今なさねばならないこと(2)

今、世界を見渡した時、シリア難民、パレスチナ難民、最近ではイエメン、アフリカ各地の難民、世界いたるところで、多くの子供たちを含む人たちが劣悪の環境下で、祖国を追われている。

夢も希望もなく、ただひたすらその日の命だけのことしか考えることが許されない人たちが増え続けている。

 

地中海を命を懸けて、あるいは騙されて小舟にのってヨーロッパに漂着する人々も増え続けている。

 

ある人々はヨーロッパの地を踏むことも許されず地中海に飲み込まれている。

 

多くの難民が生じている原因は、その多くが内戦含めた戦闘行為によるものです。

 

今までの提言の中で、安全保障について書いたことがありましたが、日々伝えられる世界各地の難民キャンプなどで嘆き、苦しんでいる子供たちを含む人々を見るとき、安全保障のなんたるかを考えさせられる。

 

我が国、日本においても中国、韓国、ロシアとの国境、領土問題やイスラム国などのテロの脅威に対し、日米安全保障を中心とした今後の安全保障をどうするのか、その中で、辺野古問題、憲法9条問題が生じている。

 

それらの様々の世界情勢、世界各国の動きを見て、歴史を振り返って思うことは、何度も愚かなことを繰り返してきた、人間の愚かさだ。

 

そして今、同じことを繰り返そうとしている我が国がそこにある。

 

今まで他の提言でお話したように、いくら軍事力を高めたところでセキュリテイジレンマ、セキュリテイパラドックスを生じてしまい、無駄な時間、予算、労力を使うだけで、全く意味のないことなのです。

 

それらの経験の中で、何故歴史が繰り返されるのか、我が国が繰り返そうとしているのかということを考えた時、その理由は、大きく二つあると思う。

 

一つは軍事産業に代表される資産家の更なる富への欲望に他ならない。
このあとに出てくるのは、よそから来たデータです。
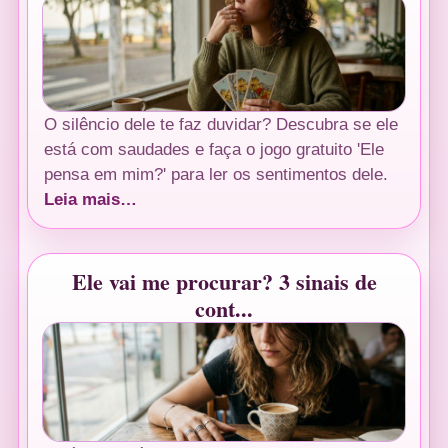
O silêncio dele te faz duvidar? Descubra se ele
está com saudades e faça o jogo gratuito 'Ele
pensa em mim?' para ler os sentimentos dele.
Leia mais…
Ele vai me procurar? 3 sinais de
cont...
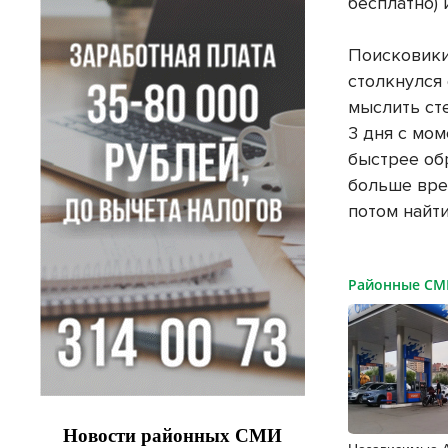
бесплатно) 
Поисковики
столкнулся
мыслить ст
3 дня с мом
быстрее об
больше вре
потом найти
Районные С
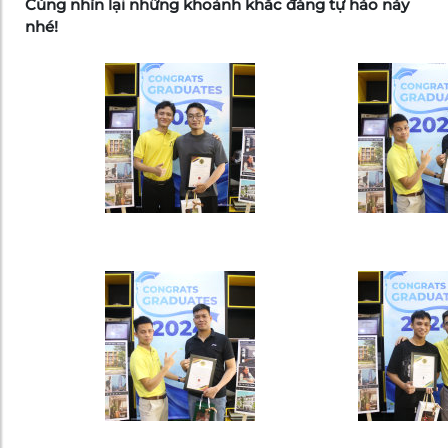
Cùng nhìn lại những khoảnh khắc đáng tự hào này
nhé!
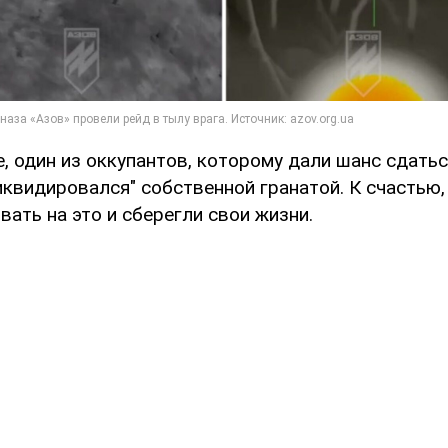
, один из оккупантов, которому дали шанс сдатьс
иквидировался" собственной гранатой. К счастью
вать на это и сберегли свои жизни.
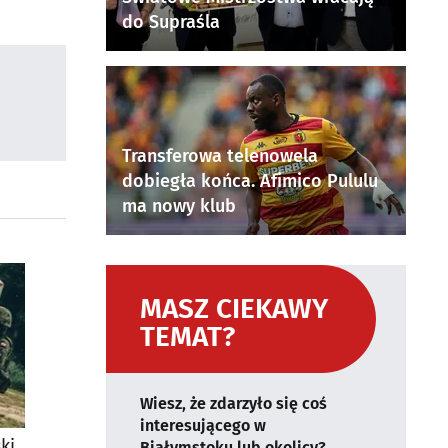
do Supraśla
Transferowa telenowela
dobiegła końca. Afimico Pululu
ma nowy klub
MASZ CIEKAWY
TEMAT?
Wiesz, że zdarzyło się coś
interesującego w
ki
Białymstoku lub okolicy?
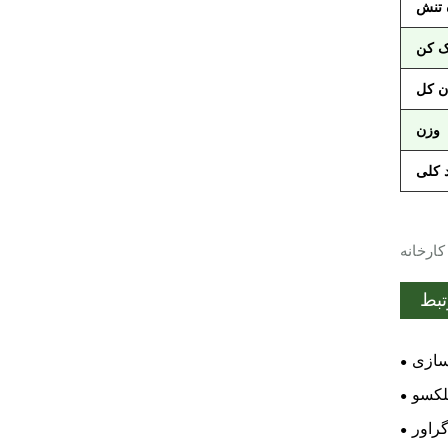
 تنش
ک کن
ن کل
وزن
کارخانه
تبط
سازی
لکسو
راور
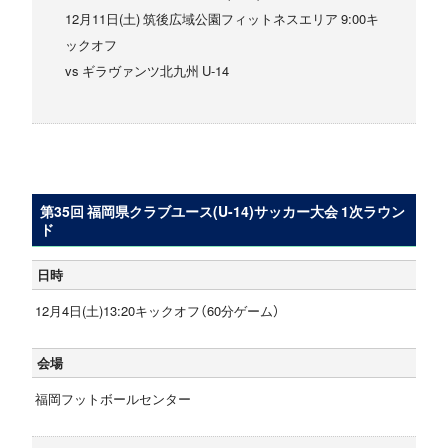
12月11日(土) 筑後広域公園フィットネスエリア 9:00キ
ックオフ
vs ギラヴァンツ北九州 U-14
第35回 福岡県クラブユース(U-14)サッカー大会 1次ラウン
ド
日時
12月4日(土)13:20キックオフ（60分ゲーム）
会場
福岡フットボールセンター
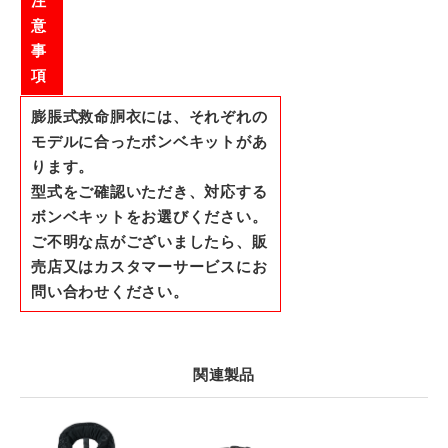
注
意
事
項
膨脹式救命胴衣には、それぞれの
モデルに合ったボンベキットがあ
ります。
型式をご確認いただき、対応する
ボンベキットをお選びください。
ご不明な点がございましたら、販
売店又はカスタマーサービスにお
問い合わせください。
関連製品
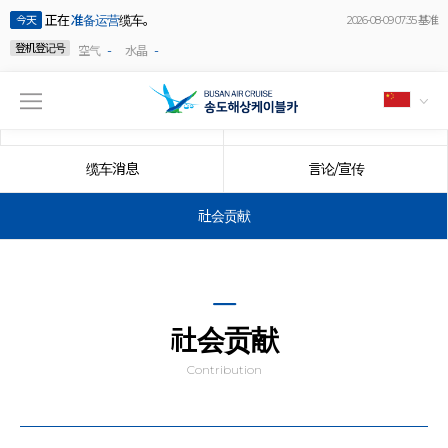
正在
准备运营
缆车。
今天
2026-08-09 07:35 基准
登机登记号
-
-
空气
水晶
公告事项
事件
缆车消息
言论/宣传
社会贡献
社会贡献
Contribution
そしてそれにまとわりつく寄生虫のような政治家、官僚たちを含めた人たちの権力欲だ。

そしてもう一つは国家、民族など、本来個のための手段でしかない物を目的化する人たちの欲に他ならない。

 

ただこれら二つは、一見二つであっても一つでもある。

 

歴史を振り返ってみるとき、資産家は自らの富を増やすため人々を先導し、政治家、官僚を利用して民族間、国家間の緊張を高めるのが常だからだ。

 

個々の細分化した集団を作ることで、それらの集団間での争いごとを生じさせ、扇動して自分たち資産家への批判、妬みを減弱させ、それらの摩擦を利用してさらなる富の蓄積を図っているのだと思う。

 

人類も自然界の中では単なる一つの種でしかないということを改めて思い知らされる。

 

ある意味で人が殺し合うことは種の保存というヒトの遺伝子に組み込まれた本能であって己で制御できる事象ではないのかもしれないとも思う。

 

ただそれでも私は思うのです。

 

我が国が、私たちが今しなければならないことは武力をもって戦うことではなく、今現在世界各地で命の危険にさらされている難民の人々へ思いをはせることだと思う。

 

日本国憲法9条という強い盾を私たちは持っているのです。

 

私は思うのです。真の安全保障とは人々の戦争、侵略への疑心暗鬼、セキュリテイジレンマを解消することなのです。

 

そのために我が国が第一にしなければならないことは防衛費を兵器などの物に使うのではなく、難民キャンプの子供たちへの教育のために、人のために使うことだと思う。

 

一人でも多くの子供たちを難民認定して、日本国内に受け入れて日本が世界に誇る教育システムの中で、平和教育、民主教育、技術教育を施し、世界へ、祖国に帰してあげることだと思う。

 

真の安全保障とは何なのか。

 

そのために私たちは今、何をなさねばならないのか。